Whether it’s recording a live instrument, working with prerecorded sounds, sound designing, DJing or remixing, music production is a great way to engage secondary school students in learning.
The power of music production in the classroom lies in its interdisciplinary nature. It develops digital literacy while also providing an opportunity to explore culture and identity.
When a teacher introduces music production, each student will have a different access point to engage in a lesson or learn a skill while showcasing their strengths. There is no specific prerequisite skill required to begin. Students can work independently or participate in a group project.
Because there are no strict rights or wrongs, the pursuit of music production can be a therapeutic and empowering process for students.
In a subject like social studies, music production can help students understand cultural diffusion and how culture spreads. One of my favorite activities was having students listen to Marc Anthony’s “Vivir Mi Vida” (a song all my students in East Harlem know, probably from their parents) and then Khaled’s “C’est La Vie.” They can instantly make the connection that the pieces of music are similar but are usually shocked to find out the Marc Anthony song was really a remake, translated from French/Arabic to Spanish and reenvisioned in a modern salsa format.
There are endless connections between math and music production. One of my college friends, a math major and music engineer, found that a talent for understanding ratios translated to helping him use compression. Compression is a tool used in all music programs on vocals and other sounds to get a more even sound and level out peaks. By testing different mathematical ratios, one can add combinations into a compressor to see how it alters a sound.

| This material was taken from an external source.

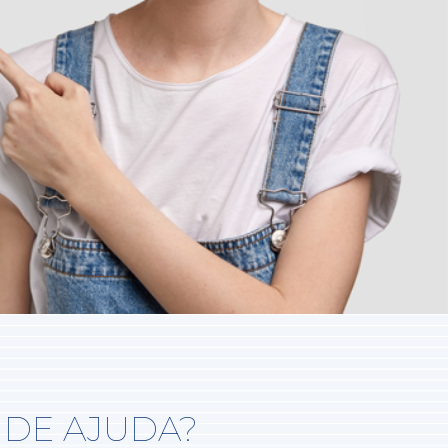
 DE AJUDA?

An app called Soundtrap, made by Spotify, is my personal favorite tool for introducing students to music production. A free version of the digital audio workstation (DAW) can be used in some capacity on any type of device, which makes it much easier for students to continue working on music at home or while traveling. Collaboration on Soundtrap is extremely fluid; students can work on the same project at the same time whether in person or in different locations if they are connected to the internet.

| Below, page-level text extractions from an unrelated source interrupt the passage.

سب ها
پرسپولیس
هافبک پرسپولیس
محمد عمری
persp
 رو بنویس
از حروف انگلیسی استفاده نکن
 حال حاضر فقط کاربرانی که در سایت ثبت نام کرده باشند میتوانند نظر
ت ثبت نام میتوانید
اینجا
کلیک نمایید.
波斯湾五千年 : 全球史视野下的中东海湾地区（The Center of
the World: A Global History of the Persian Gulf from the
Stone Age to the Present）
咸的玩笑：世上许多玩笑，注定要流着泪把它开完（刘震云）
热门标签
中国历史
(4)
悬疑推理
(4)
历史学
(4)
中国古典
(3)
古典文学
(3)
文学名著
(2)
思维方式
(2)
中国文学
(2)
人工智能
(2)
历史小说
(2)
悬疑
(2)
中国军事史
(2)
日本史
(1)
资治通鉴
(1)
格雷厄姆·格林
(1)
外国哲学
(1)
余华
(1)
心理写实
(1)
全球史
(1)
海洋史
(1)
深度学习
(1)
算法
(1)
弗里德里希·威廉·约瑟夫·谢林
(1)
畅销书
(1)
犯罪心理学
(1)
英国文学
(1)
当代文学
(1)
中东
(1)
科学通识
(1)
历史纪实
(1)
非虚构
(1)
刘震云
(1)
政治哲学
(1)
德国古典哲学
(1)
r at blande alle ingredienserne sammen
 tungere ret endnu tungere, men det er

Soundtrap has a free online version with accessible drum and melodic sounds that can be layered over students’ audio recordings. Students studying poetry, for example, could record a poem using Soundtrap and then add layers of musical background to create a complete composition.
Garageband is another popular program that is great to use as an introduction to music production. The plus side is that it comes free on any Mac device and easily integrates into the professional Apple DAW Logic Pro for more advanced mixing techniques. The downside is that Garageband will not work on non-Mac devices.
In the end, it doesn’t matter what platform you use because the framework and product can be replicated to any DAW.
Soundtrap and Garageband can also be used by students to create podcasts.
Ted Ganung is a history teacher at the Renaissance School of the Arts, a middle school in East Harlem.